I've finished reading the novelettes on the Nebula preliminary ballot. I'm not going to comment on my own ("Safeguard"). Other than that, my favorite was Kij Johnson's "The Evolution of Trickster Stories Among the Dogs of North Park After the Change," from the anthology Coyote Road: Trickster Tales (edited by Ellen Datlow and Terri Windling). The title is a good, if prosaic descriptor: There has been a "change," dogs have abruptly evolved the power of human speech (this is a fable, not a plausible SF story), and they are now both embracing the trickster stories found in many cultures, as well as evolving a strong sense of human treachery. It's an absorbing story, nicely written, and has some unpleasant but true things to say about the nature of hierarchy.

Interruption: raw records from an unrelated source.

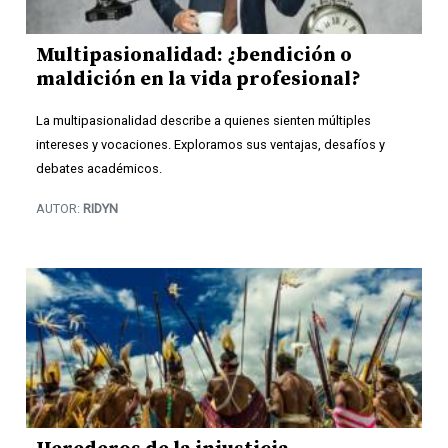
Multipasionalidad: ¿bendición o
maldición en la vida profesional?
La multipasionalidad describe a quienes sienten múltiples
intereses y vocaciones. Exploramos sus ventajas, desafíos y
debates académicos.
AUTOR:
RIDYN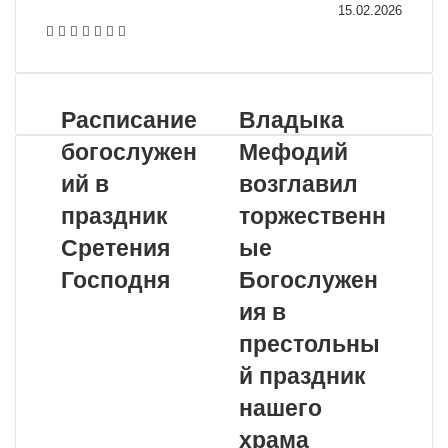
15.02.2026
VKontakte
Odnoklassniki
WhatsApp
Telegram
Viber
Поделиться
Распечатать
по
почте
Расписание
Владыка
богослужен
Мефодий
ий в
возглавил
праздник
торжественн
Сретения
ые
Господня
Богослужен
ия в
престольны
й праздник
нашего
храма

I also liked William Shunn's "Not of This Fold," about proselytizing Mormons on a space station, aliens, and the nature of faith. This story takes a long time to get going, but once it does, it's interesting. Both the same points can be made about "The Sun God at Dawn, Rising From a Lotus Blossom," by Andrea Kail. She is a very new writer -- this story is from Writers of the Future, Volume 23. Finally, Mike Resnick's "Alastair Baffle's Emporium of Wonders" is moving, with lots of good Resnick details. I don't quite understand why it's on the '07 ballot since it came out in January of 'o8 (Asimov's), but I presume that it received ten recommendations to qualify, and beyond that the Nebula qualification rules are a murky fog to me.
Also murky, on a totally unrelated subject: Somehow I managed to turn off the spell-check function on these blog posts. Uninformed experimentation has failed to turn it back on. Help, anyone?